@opus64 And now you are missing the full details of what came before, in your session/worksheet. (See my Answer's last paragraph, which might describe parts of the cause.)

Guessing at problems is a "huge waste of time."

@Scot Gould The single left-quotes are so-called name-quotes. Here they denote that the word is being used in its operator form (with brackets and a sequence of arguments).

It is a documented part of the Maple language, and during parsing helps avoid amibiguity with the keyword if that occurs in if...then...end. There are a number of similar patterns like this in the language.

This syntax helps with some particular programming cases, and is not uncommonly used. It is not an obscure oddity.

[edit] It also allows for additional functional programming, useful for convenience and efficiency.

What do you mean, you "make an User interface"?

Do you mean you build it from Embedded Components, or Maplets? By hand from the palette, or fully programmatically?

You've omitted the key details.

@Scot Gould 

There can be a few purposes for a 'procname'(args) return, say when the arguments are nonnumeric. For example to avoid various kinds of premature evaluation of the call. The technique is sometimes referred to a making an unevaluated return.

The reason I used it was that I was trying to convince the solver that I had an expression, rather than an operator. But I didn't want the call proc3(K,r) to evaluate up front when passed to Minimize (because I wanted the wrapping evalf to remain, and any local change of Digits to still be in play). I could have tried also passing 'proc3'(K,r) with uneval quotes, but I really wanted to ensure that it wouldn't evaluate in some preprocessing (I was suspicious about the creation of the Gradient).

I wasn't trying to indicate that an actual attempt at numeric integration failed, by the unevaluated return.

Moving to your next query: I suspect that you would run into trouble if dummy integration variable name x evaluates to some assigned value (numeric, say) at the higher scope at which the procedure is called. The procedure won't make such dummy variables of integration into a local automatically. Maple would have flagged the f1,f2 because they are used in the LHS of an assignment statement. If you want to see warnings about use/reference within a procedure of names as if they were global then see the mint utility (or maplemint command, though weaker).

Yes, it's generally sloppy to rely on an unprotected name being unassigned at the higher scope, if referenced in the procedure.

The syntax :-K refers to the global name, to distingush it from the procedure parameter K. Your expression df was defined at the top-level and contained the global :-K. So I substituted the values of parameter K in for the instance of global :-K within df. And similarly for r, say.

As for the unapply, it is complicated. By default evalf(Int...)) tries to find points of discontinuity at which it may have to split the integration, in part because most of its arsenal of numeric integrators rely on smoothness of the integrand (to attain some accuracy). Nobody wants wrong results. But there are few easy ways to disable such discontinuity checks, which may be quite expensive.

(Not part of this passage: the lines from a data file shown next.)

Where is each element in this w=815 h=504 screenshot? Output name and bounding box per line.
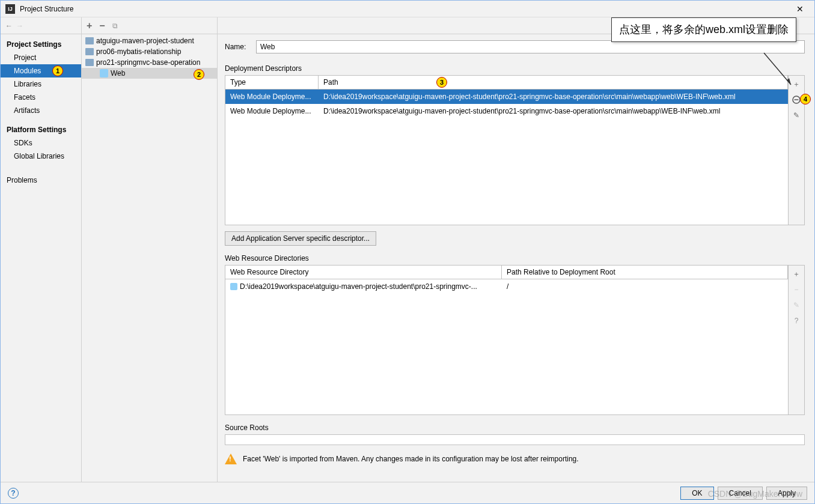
sidebar-item-global-libs[interactable]: Global Libraries — [1, 150, 81, 163]
web-icon — [100, 69, 108, 77]
th-dir[interactable]: Web Resource Directory — [225, 266, 502, 279]
close-icon[interactable]: ✕ — [790, 3, 810, 15]
warning-icon — [225, 454, 237, 464]
web-res-label: Web Resource Directories — [225, 254, 805, 263]
titlebar: IJ Project Structure ✕ — [1, 1, 814, 17]
deploy-descriptors-label: Deployment Descriptors — [225, 64, 805, 73]
deployment-table: Type Path 3 Web Module Deployme... D:\id… — [225, 75, 788, 225]
remove-icon[interactable]: − — [790, 284, 802, 296]
folder-icon — [230, 283, 237, 290]
folder-icon — [85, 48, 94, 55]
watermark: CSDN @BugMakerChow — [708, 489, 802, 499]
badge-1: 1 — [52, 65, 63, 76]
deploy-toolbar: ＋ 4 ✎ — [788, 75, 805, 225]
add-icon[interactable]: ＋ — [790, 78, 802, 90]
remove-icon[interactable]: 4 — [790, 94, 802, 106]
tree-child[interactable]: pro21-springmvc-base-operation — [82, 57, 217, 68]
module-tree: atguigu-maven-project-student pro06-myba… — [82, 34, 218, 482]
tree-label: atguigu-maven-project-student — [96, 37, 194, 45]
table-row[interactable]: Web Module Deployme... D:\idea2019worksp… — [225, 104, 788, 118]
source-roots-label: Source Roots — [225, 424, 805, 432]
footer: ? OK Cancel Apply — [1, 482, 814, 503]
td-type: Web Module Deployme... — [225, 90, 319, 104]
app-icon: IJ — [5, 4, 15, 14]
sidebar-item-sdks[interactable]: SDKs — [1, 136, 81, 150]
sidebar-item-label: Modules — [14, 67, 41, 75]
th-type[interactable]: Type — [225, 76, 319, 89]
sidebar-item-artifacts[interactable]: Artifacts — [1, 104, 81, 117]
th-path[interactable]: Path 3 — [319, 76, 788, 89]
badge-2: 2 — [194, 69, 204, 80]
td-path: D:\idea2019workspace\atguigu-maven-proje… — [319, 104, 788, 118]
sidebar-item-modules[interactable]: Modules 1 — [1, 64, 81, 77]
add-server-descriptor-button[interactable]: Add Application Server specific descript… — [225, 231, 376, 246]
add-icon[interactable]: ＋ — [790, 268, 802, 280]
badge-3: 3 — [436, 77, 447, 88]
td-path: D:\idea2019workspace\atguigu-maven-proje… — [319, 90, 788, 104]
folder-icon — [85, 59, 94, 66]
sidebar-item-libraries[interactable]: Libraries — [1, 77, 81, 91]
sidebar-item-problems[interactable]: Problems — [1, 174, 81, 187]
window-title: Project Structure — [20, 5, 73, 13]
source-roots-box — [225, 434, 805, 445]
table-row[interactable]: D:\idea2019workspace\atguigu-maven-proje… — [225, 279, 788, 294]
folder-icon — [85, 37, 94, 44]
resource-table: Web Resource Directory Path Relative to … — [225, 265, 788, 415]
help-icon[interactable]: ? — [8, 488, 19, 499]
tree-label: pro06-mybatis-relationship — [96, 47, 181, 56]
badge-4: 4 — [800, 94, 811, 105]
plus-icon[interactable]: + — [87, 20, 92, 31]
warning-text: Facet 'Web' is imported from Maven. Any … — [243, 455, 579, 463]
resource-toolbar: ＋ − ✎ ? — [788, 265, 805, 415]
sidebar: Project Settings Project Modules 1 Libra… — [1, 34, 82, 482]
sidebar-item-project[interactable]: Project — [1, 51, 81, 64]
content-pane: Name: Deployment Descriptors Type Path 3… — [218, 34, 814, 482]
td-rel: / — [502, 279, 788, 294]
td-dir: D:\idea2019workspace\atguigu-maven-proje… — [240, 282, 477, 291]
td-type: Web Module Deployme... — [225, 104, 319, 118]
sidebar-heading-project: Project Settings — [1, 38, 81, 51]
tree-web[interactable]: Web 2 — [82, 68, 217, 79]
tree-label: Web — [111, 69, 125, 77]
back-icon[interactable]: ← — [5, 22, 13, 30]
forward-icon[interactable]: → — [16, 22, 23, 30]
warning-banner: Facet 'Web' is imported from Maven. Any … — [225, 451, 805, 467]
sidebar-item-facets[interactable]: Facets — [1, 91, 81, 104]
minus-icon[interactable]: − — [99, 20, 105, 31]
edit-icon[interactable]: ✎ — [790, 299, 802, 311]
table-row[interactable]: Web Module Deployme... D:\idea2019worksp… — [225, 90, 788, 104]
sidebar-heading-platform: Platform Settings — [1, 123, 81, 136]
th-label: Path — [323, 78, 338, 87]
edit-icon[interactable]: ✎ — [790, 109, 802, 121]
callout-tooltip: 点这里，将多余的web.xml设置删除 — [611, 17, 796, 42]
tree-label: pro21-springmvc-base-operation — [96, 58, 200, 67]
name-label: Name: — [225, 43, 249, 51]
th-rel[interactable]: Path Relative to Deployment Root — [502, 266, 788, 279]
tree-child[interactable]: pro06-mybatis-relationship — [82, 46, 217, 57]
tree-root[interactable]: atguigu-maven-project-student — [82, 35, 217, 46]
copy-icon[interactable]: ⧉ — [112, 22, 118, 30]
help-icon[interactable]: ? — [790, 315, 802, 327]
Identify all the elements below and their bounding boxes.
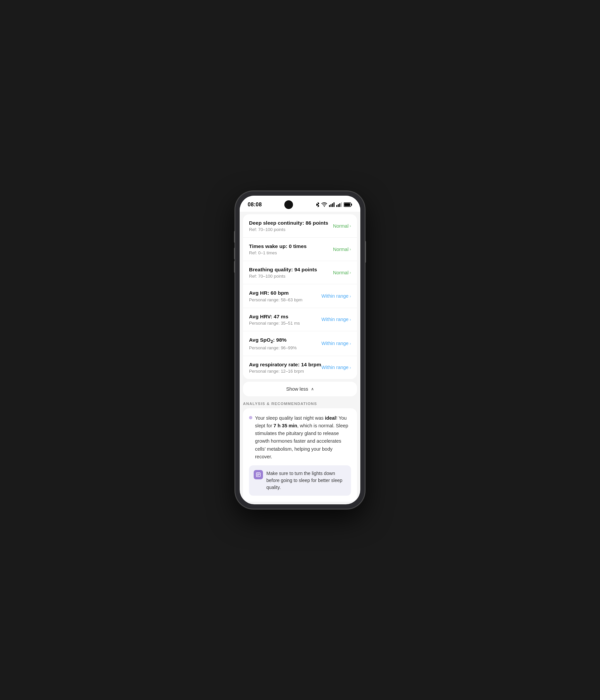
metric-title: Avg respiratory rate: 14 brpm [249,361,321,368]
metric-row-breathing[interactable]: Breathing quality: 94 points Ref: 70–100… [243,261,357,284]
recommendation-icon [254,470,263,479]
chevron-right-icon: › [350,365,351,370]
analysis-header: ANALYSIS & RECOMMENDATIONS [240,396,360,408]
recommendation-text: Make sure to turn the lights down before… [266,470,346,491]
show-less-button[interactable]: Show less ∧ [243,382,357,396]
svg-rect-2 [332,203,333,207]
status-bar: 08:08 [240,196,360,212]
metric-row-avg-spo2[interactable]: Avg SpO2: 98% Personal range: 96–99% Wit… [243,331,357,356]
chevron-right-icon: › [350,294,351,299]
battery-icon [344,202,352,207]
phone-frame: 08:08 [235,191,365,509]
metric-status[interactable]: Normal › [333,270,351,275]
analysis-bold2: 7 h 35 min [274,423,297,428]
chevron-right-icon: › [350,223,351,228]
camera-notch [284,200,293,209]
analysis-bold1: ideal [325,415,336,421]
metric-row-avg-hr[interactable]: Avg HR: 60 bpm Personal range: 58–63 bpm… [243,284,357,308]
signal-icon-2 [336,202,342,207]
metric-title: Times wake up: 0 times [249,243,333,250]
metric-status[interactable]: Within range › [321,293,351,299]
metric-ref: Ref: 70–100 points [249,227,333,232]
svg-rect-7 [341,202,342,207]
svg-rect-3 [333,202,334,207]
metric-row-avg-hrv[interactable]: Avg HRV: 47 ms Personal range: 35–51 ms … [243,308,357,331]
metric-status[interactable]: Within range › [321,341,351,346]
svg-rect-10 [344,203,350,206]
metric-title: Avg HR: 60 bpm [249,290,321,296]
analysis-prefix: Your sleep quality last night was [255,415,325,421]
chevron-right-icon: › [350,247,351,252]
metric-title: Deep sleep continuity: 86 points [249,220,333,226]
metric-row-respiratory[interactable]: Avg respiratory rate: 14 brpm Personal r… [243,356,357,379]
bluetooth-icon [316,202,320,207]
metric-info: Times wake up: 0 times Ref: 0–1 times [249,243,333,255]
metric-ref: Personal range: 35–51 ms [249,321,321,326]
metric-status[interactable]: Normal › [333,223,351,229]
show-less-label: Show less [286,386,308,392]
metric-info: Avg respiratory rate: 14 brpm Personal r… [249,361,321,374]
svg-rect-9 [351,204,352,206]
metric-info: Avg HR: 60 bpm Personal range: 58–63 bpm [249,290,321,302]
wifi-icon [321,202,327,207]
metric-info: Avg HRV: 47 ms Personal range: 35–51 ms [249,313,321,326]
analysis-text: Your sleep quality last night was ideal!… [249,414,351,461]
metric-info: Breathing quality: 94 points Ref: 70–100… [249,266,333,279]
metric-row-wake-up[interactable]: Times wake up: 0 times Ref: 0–1 times No… [243,238,357,261]
svg-rect-0 [329,205,330,207]
recommendation-box: Make sure to turn the lights down before… [249,465,351,496]
chevron-right-icon: › [350,341,351,346]
metric-status[interactable]: Within range › [321,317,351,322]
metric-info: Deep sleep continuity: 86 points Ref: 70… [249,220,333,232]
metric-row-deep-sleep[interactable]: Deep sleep continuity: 86 points Ref: 70… [243,214,357,238]
metric-ref: Ref: 0–1 times [249,250,333,255]
analysis-suffix: , which is normal. Sleep stimulates the … [255,423,348,459]
status-icons [316,202,352,207]
metric-title: Breathing quality: 94 points [249,266,333,273]
metric-title: Avg SpO2: 98% [249,337,321,345]
metric-ref: Personal range: 96–99% [249,345,321,350]
chevron-up-icon: ∧ [311,387,314,391]
svg-rect-4 [336,205,338,207]
metric-status[interactable]: Within range › [321,365,351,370]
svg-rect-6 [339,203,340,207]
metric-ref: Ref: 70–100 points [249,274,333,279]
analysis-body: Your sleep quality last night was ideal!… [255,414,351,461]
chevron-right-icon: › [350,317,351,322]
metric-info: Avg SpO2: 98% Personal range: 96–99% [249,337,321,350]
chevron-right-icon: › [350,270,351,275]
svg-rect-1 [330,204,331,207]
bullet-dot [249,416,252,419]
metric-title: Avg HRV: 47 ms [249,313,321,320]
phone-screen: 08:08 [240,196,360,504]
signal-icon-1 [329,202,335,207]
metric-ref: Personal range: 58–63 bpm [249,297,321,302]
metric-ref: Personal range: 12–16 brpm [249,369,321,374]
metrics-card: Deep sleep continuity: 86 points Ref: 70… [243,214,357,379]
status-time: 08:08 [248,202,262,208]
svg-rect-5 [338,204,339,207]
metric-status[interactable]: Normal › [333,247,351,252]
analysis-card: Your sleep quality last night was ideal!… [243,408,357,502]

Sometimes it can be done by specifying a NAG method (say, _d01ajc) but that's only for real-valued integrands with hardware precision. By changing the integrand expression into an integrand procedure it acts like a black box and doesn't get poked at for such checks. In severe cases the cost of using unapply for each integration call can be measurably less that the overhead of the check. I would really like an easy option for making this effect.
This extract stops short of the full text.